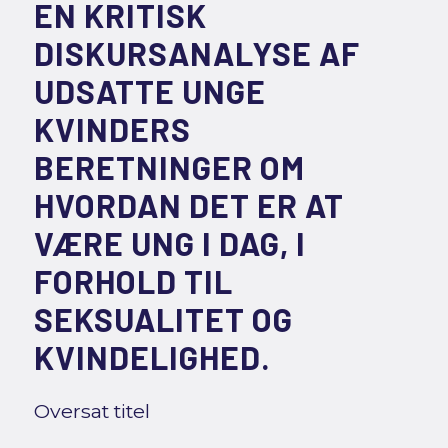
EN KRITISK
DISKURSANALYSE AF
UDSATTE UNGE
KVINDERS
BERETNINGER OM
HVORDAN DET ER AT
VÆRE UNG I DAG, I
FORHOLD TIL
SEKSUALITET OG
KVINDELIGHED.
Oversat titel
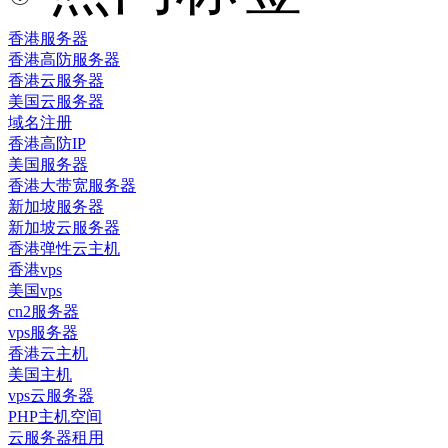
香港服务器
香港高防服务器
香港云服务器
美国云服务器
域名注册
香港高防IP
美国服务器
香港大带宽服务器
新加坡服务器
新加坡云服务器
香港弹性云主机
香港vps
美国vps
cn2服务器
vps服务器
香港云主机
美国主机
vps云服务器
PHP主机空间
云服务器租用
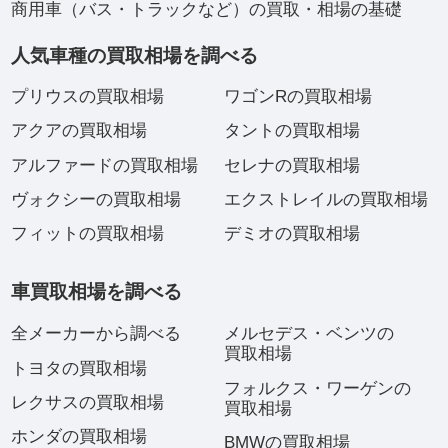
商用車（バス・トラックなど）の買取・相場の基礎
人気車種の買取相場を調べる
プリウスの買取相場
ワゴンRの買取相場
アクアの買取相場
タントの買取相場
アルファードの買取相場
セレナの買取相場
ヴォクシーの買取相場
エクストレイルの買取相場
フィットの買取相場
デミオの買取相場
車買取相場を調べる
全メーカーから調べる
メルセデス・ベンツの
買取相場
トヨタの買取相場
フォルクス・ワーゲンの
レクサスの買取相場
買取相場
ホンダの買取相場
BMWの買取相場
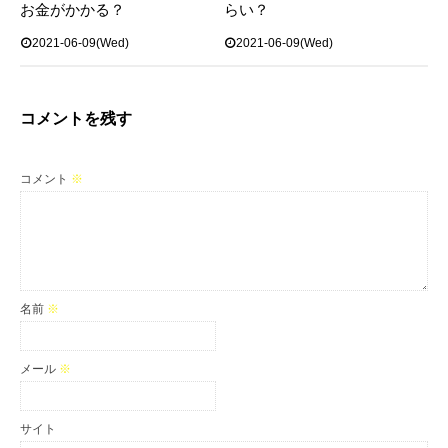
お金がかかる？
らい？
2021-06-09(Wed)
2021-06-09(Wed)
コメントを残す
コメント
※
名前
※
メール
※
サイト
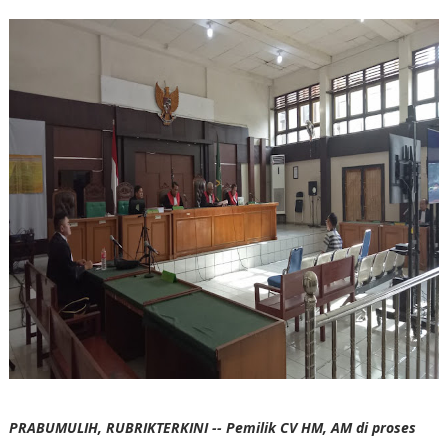
PRABUMULIH, RUBRIKTERKINI -- Pemilik CV HM, AM di proses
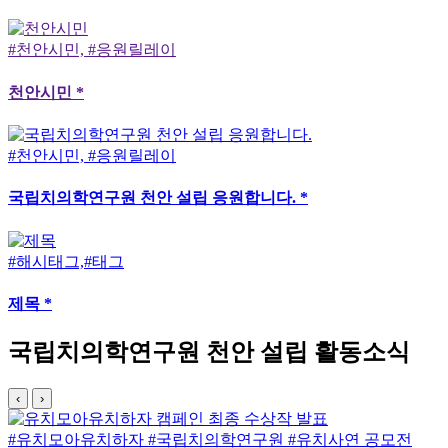
#천안시민, #응원릴레이
천안시민 *
#천안시민, #응원릴레이
국립치의학연구원 천안 설립 응원합니다. *
#해시태그,#태그
제목 *
국립치의학연구원 천안 설립 활동소식
‹
›
유치모아유치하자
#국립치의학연구원
#유치사연 공모전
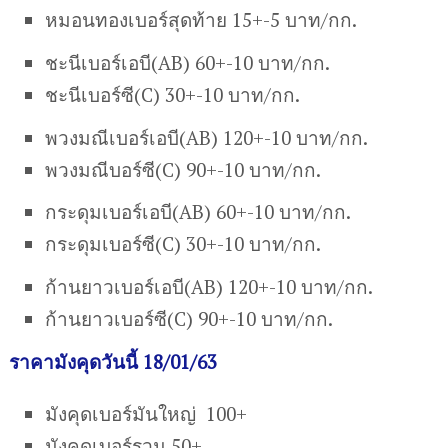
หมอนทองเบอร์สุดท้าย 15+-5 บาท/กก.
ชะนีเบอร์เอบี(AB) 60+-10 บาท/กก.
ชะนีเบอร์ซี(C) 30+-10 บาท/กก.
พวงมณีเบอร์เอบี(AB) 120+-10 บาท/กก.
พวงมณีบอร์ซี(C) 90+-10 บาท/กก.
กระดุมเบอร์เอบี(AB) 60+-10 บาท/กก.
กระดุมเบอร์ซี(C) 30+-10 บาท/กก.
ก้านยาวเบอร์เอบี(AB) 120+-10 บาท/กก.
ก้านยาวเบอร์ซี(C) 90+-10 บาท/กก.
ราคามังคุดวันนี้ 18/01/63
มังคุดเบอร์มันใหญ่ 100+
มังคุดเบอร์รวม 50+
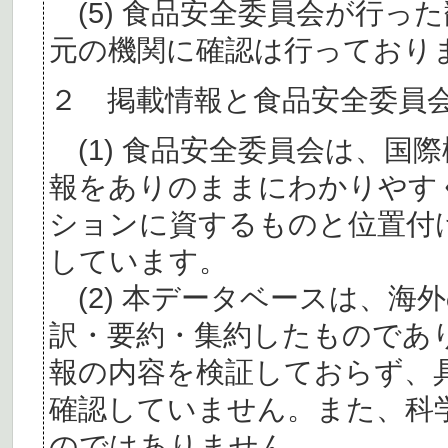
(5) 食品安全委員会が行っ
元の機関に確認は行っており
２ 掲載情報と食品安全委員
(1) 食品安全委員会は、国
報をありのままにわかりやす
ションに資するものと位置付
しています。
(2) 本データベースは、海
訳・要約・集約したものであ
報の内容を検証しておらず、
確認していません。また、科
のではありません。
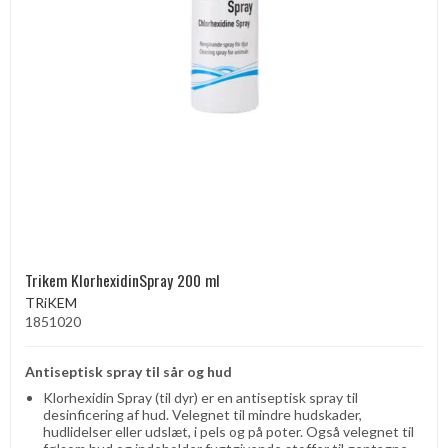
Trikem KlorhexidinSpray 200 ml
TRiKEM
1851020
Antiseptisk spray til sår og hud
Klorhexidin Spray (til dyr) er en antiseptisk spray til
desinficering af hud. Velegnet til mindre hudskader,
hudlidelser eller udslæt, i pels og på poter. Også velegnet til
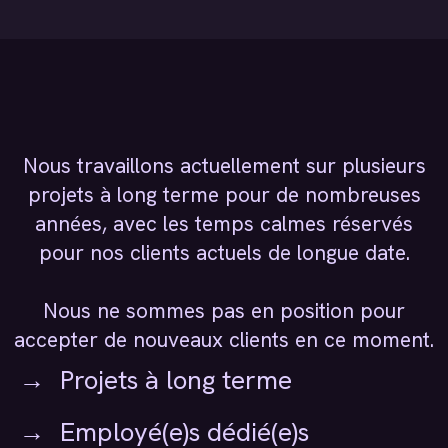
Nous travaillons actuellement sur plusieurs
projets à long terme pour de nombreuses
années, avec les temps calmes réservés
pour nos clients actuels de longue date.
Nous ne sommes pas en position pour
accepter de nouveaux clients en ce moment.
Projets à long terme
Employé(e)s dédié(e)s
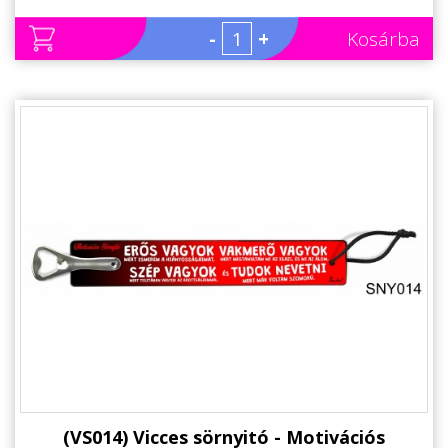
-
+
Kosárba
(VS014) Vicces sörnyitó - Motivációs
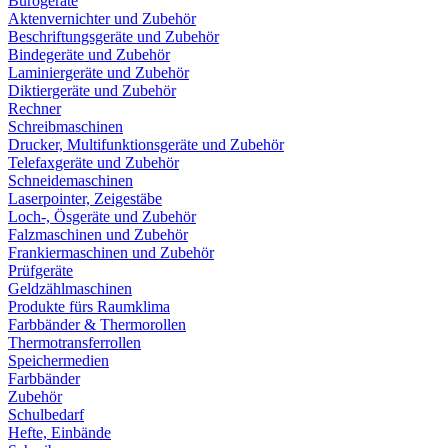
Bürogeräte
Aktenvernichter und Zubehör
Beschriftungsgeräte und Zubehör
Bindegeräte und Zubehör
Laminiergeräte und Zubehör
Diktiergeräte und Zubehör
Rechner
Schreibmaschinen
Drucker, Multifunktionsgeräte und Zubehör
Telefaxgeräte und Zubehör
Schneidemaschinen
Laserpointer, Zeigestäbe
Loch-, Ösgeräte und Zubehör
Falzmaschinen und Zubehör
Frankiermaschinen und Zubehör
Prüfgeräte
Geldzählmaschinen
Produkte fürs Raumklima
Farbbänder & Thermorollen
Thermotransferrollen
Speichermedien
Farbbänder
Zubehör
Schulbedarf
Hefte, Einbände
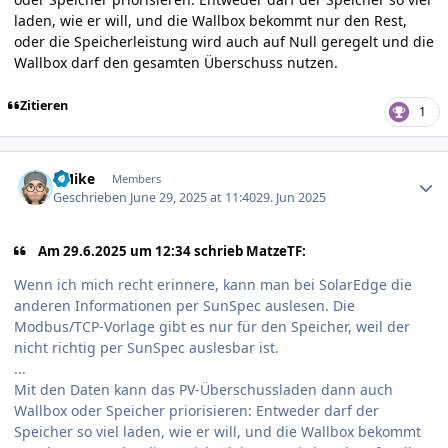
laden, wie er will, und die Wallbox bekommt nur den Rest,
oder die Speicherleistung wird auch auf Null geregelt und die
Wallbox darf den gesamten Überschuss nutzen.
Zitieren
1
Author stats
EMike
Members
Geschrieben
June 29, 2025 at 11:40
29. Jun 2025
Am 29.6.2025 um 12:34 schrieb MatzeTF:
Wenn ich mich recht erinnere, kann man bei SolarEdge die
anderen Informationen per SunSpec auslesen. Die
Modbus/TCP-Vorlage gibt es nur für den Speicher, weil der
nicht richtig per SunSpec auslesbar ist.
...
Mit den Daten kann das PV-Überschussladen dann auch
Wallbox oder Speicher priorisieren: Entweder darf der
Speicher so viel laden, wie er will, und die Wallbox bekommt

------------------------------------------------------------

Assigned task:
The string "Farbbänder" marks the lines to return from the material. Copy each one.

Solution below:
Farbbänder & Thermorollen
Farbbänder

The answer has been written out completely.